Are Video Games Works of Art?
Cutting to the chase with no delays, in a decision for copyrights in the video game industry, a New York court acquitted Activision in a lawsuit filed against it by AM General, for its famous military vehicle (Humvee) unlicensed use in the video game Call of Duty.
The military equipment company had filed a lawsuit in 2017, alleging that Activision was deceiving players into thinking that AM General had licensed Call of Duty games. New York Judge George B. Daniels, however, citing the amendment to protect freedom of speech, noted that this was necessary in order to achieve the realistic performance of the image of the game. More detailed, he mentioned:
If realism is an artistic goal, then the presence in modern warfare games of vehicles employed by actual militaries undoubtedly furthers that goal.
This is not the first time Activision has faced similar charges.

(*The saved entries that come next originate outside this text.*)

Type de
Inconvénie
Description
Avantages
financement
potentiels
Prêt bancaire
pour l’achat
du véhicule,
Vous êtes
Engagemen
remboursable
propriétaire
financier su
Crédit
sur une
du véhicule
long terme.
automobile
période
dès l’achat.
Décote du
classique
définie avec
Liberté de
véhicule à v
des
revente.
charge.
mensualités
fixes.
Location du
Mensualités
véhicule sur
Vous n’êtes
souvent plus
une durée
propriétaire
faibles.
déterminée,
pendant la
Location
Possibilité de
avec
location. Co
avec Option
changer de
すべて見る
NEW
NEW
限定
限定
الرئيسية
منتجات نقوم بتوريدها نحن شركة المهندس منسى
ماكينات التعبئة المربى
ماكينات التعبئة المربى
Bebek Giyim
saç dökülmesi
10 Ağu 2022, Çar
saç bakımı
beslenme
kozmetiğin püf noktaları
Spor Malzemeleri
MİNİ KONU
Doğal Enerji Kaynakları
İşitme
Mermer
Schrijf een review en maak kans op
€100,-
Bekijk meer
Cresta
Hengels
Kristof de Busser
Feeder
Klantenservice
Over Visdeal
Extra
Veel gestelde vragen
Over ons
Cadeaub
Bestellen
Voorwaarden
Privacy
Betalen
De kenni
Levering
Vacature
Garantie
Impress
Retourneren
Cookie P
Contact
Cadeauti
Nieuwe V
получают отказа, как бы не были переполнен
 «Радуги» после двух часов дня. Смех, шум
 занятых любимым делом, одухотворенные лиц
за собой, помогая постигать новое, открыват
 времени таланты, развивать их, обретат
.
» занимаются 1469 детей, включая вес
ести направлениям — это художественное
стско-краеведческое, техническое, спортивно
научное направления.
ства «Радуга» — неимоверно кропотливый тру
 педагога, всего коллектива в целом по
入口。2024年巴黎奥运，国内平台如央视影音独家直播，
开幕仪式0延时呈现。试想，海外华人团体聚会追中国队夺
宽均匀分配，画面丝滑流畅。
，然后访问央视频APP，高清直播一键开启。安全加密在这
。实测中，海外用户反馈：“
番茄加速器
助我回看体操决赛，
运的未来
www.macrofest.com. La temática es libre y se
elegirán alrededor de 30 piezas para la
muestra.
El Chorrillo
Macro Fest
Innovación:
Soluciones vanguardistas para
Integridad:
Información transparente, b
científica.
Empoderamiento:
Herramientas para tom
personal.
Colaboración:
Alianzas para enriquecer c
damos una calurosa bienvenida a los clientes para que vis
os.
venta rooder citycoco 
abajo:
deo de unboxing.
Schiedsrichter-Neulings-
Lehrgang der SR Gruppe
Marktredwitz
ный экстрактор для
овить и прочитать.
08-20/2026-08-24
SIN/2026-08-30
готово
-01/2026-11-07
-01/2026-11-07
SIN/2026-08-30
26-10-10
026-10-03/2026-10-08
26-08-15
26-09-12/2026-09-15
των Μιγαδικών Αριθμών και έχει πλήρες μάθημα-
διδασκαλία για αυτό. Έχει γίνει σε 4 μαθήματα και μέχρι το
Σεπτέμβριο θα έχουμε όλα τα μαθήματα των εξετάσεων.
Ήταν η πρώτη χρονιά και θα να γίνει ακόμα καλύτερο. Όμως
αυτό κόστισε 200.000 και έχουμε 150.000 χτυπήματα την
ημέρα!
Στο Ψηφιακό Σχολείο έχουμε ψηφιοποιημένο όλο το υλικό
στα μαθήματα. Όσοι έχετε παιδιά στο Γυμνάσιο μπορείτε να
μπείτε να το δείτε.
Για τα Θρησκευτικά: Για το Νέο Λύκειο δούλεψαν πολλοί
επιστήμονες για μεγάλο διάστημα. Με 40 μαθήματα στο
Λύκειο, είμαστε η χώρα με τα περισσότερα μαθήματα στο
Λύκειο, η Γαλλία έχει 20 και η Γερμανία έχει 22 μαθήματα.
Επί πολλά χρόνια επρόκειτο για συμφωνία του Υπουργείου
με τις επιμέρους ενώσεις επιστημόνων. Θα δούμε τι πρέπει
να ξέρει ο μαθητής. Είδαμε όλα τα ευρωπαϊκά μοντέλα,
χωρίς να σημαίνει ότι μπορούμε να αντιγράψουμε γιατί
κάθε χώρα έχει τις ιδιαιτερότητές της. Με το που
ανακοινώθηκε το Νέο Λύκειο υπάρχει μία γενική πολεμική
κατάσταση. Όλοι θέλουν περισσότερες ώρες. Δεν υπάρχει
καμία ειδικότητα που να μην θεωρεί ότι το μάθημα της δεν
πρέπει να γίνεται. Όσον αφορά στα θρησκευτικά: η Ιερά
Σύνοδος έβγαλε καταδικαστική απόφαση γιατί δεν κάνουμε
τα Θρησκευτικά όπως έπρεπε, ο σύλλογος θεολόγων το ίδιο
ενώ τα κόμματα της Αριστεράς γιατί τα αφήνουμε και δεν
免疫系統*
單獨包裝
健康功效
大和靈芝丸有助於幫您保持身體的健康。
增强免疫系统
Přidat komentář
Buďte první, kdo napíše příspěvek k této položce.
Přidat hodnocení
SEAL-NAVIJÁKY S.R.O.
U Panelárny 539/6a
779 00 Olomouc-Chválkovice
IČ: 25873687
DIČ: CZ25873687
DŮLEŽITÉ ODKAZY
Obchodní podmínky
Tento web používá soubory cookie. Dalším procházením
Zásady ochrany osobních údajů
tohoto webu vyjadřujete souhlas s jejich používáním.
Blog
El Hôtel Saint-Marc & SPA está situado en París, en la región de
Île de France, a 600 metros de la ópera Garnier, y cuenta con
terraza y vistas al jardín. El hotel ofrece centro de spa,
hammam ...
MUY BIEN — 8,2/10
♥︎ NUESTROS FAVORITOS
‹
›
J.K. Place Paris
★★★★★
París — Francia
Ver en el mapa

In 2014, the military equipment company Mil-Spec Monkey took legal actions against it for using (again) in Call of Duty a logo that it considered to be infringing on its copyright.
That case never went to court, because the summary court decision had again ruled that the video game was a subject to the same amendment, leading Activision to win on a summary judgement.
It’s important to note that the decision announced is of great importance for the legal safeguarding of the artistic license in the creation of video games.
Leila Amineddoleh, an art lawyer specializing in art and intellectual property law, emphasized that:
When a ruling is handed down it becomes precedent, so this may encourage other video game creators and artists to more aggressively protect their rights because it shows a willingness by the court to recognize this medium as art.
Marie Foulston, the Lead Curator of the critically acclaimed V&A's exhibition 'Videogames: Design/ Play/ Disrupt' and co-editor of the accompanying exhibition catalogue, also seems to agree with that.
After all, video games are a form of art and creative expression, with important cultural impact. They should be recognized as an art medium and their creators have every right to defend their work. Thankfully, many museums and collectors worldwide are already recognizing them as a collectible art form. Even the Museum of Modern Art in New York added a Pacman to its collection, in 2012, while the New York Times reported that some video game collectors had spent more than $ 100,000 on rare versions of Super Mario.
Nevertheless, there’s still a long way to go until we realise that gaming isn’t all about its sales, its industry or its trades, but -first of all, it’s about imagination and creative expression!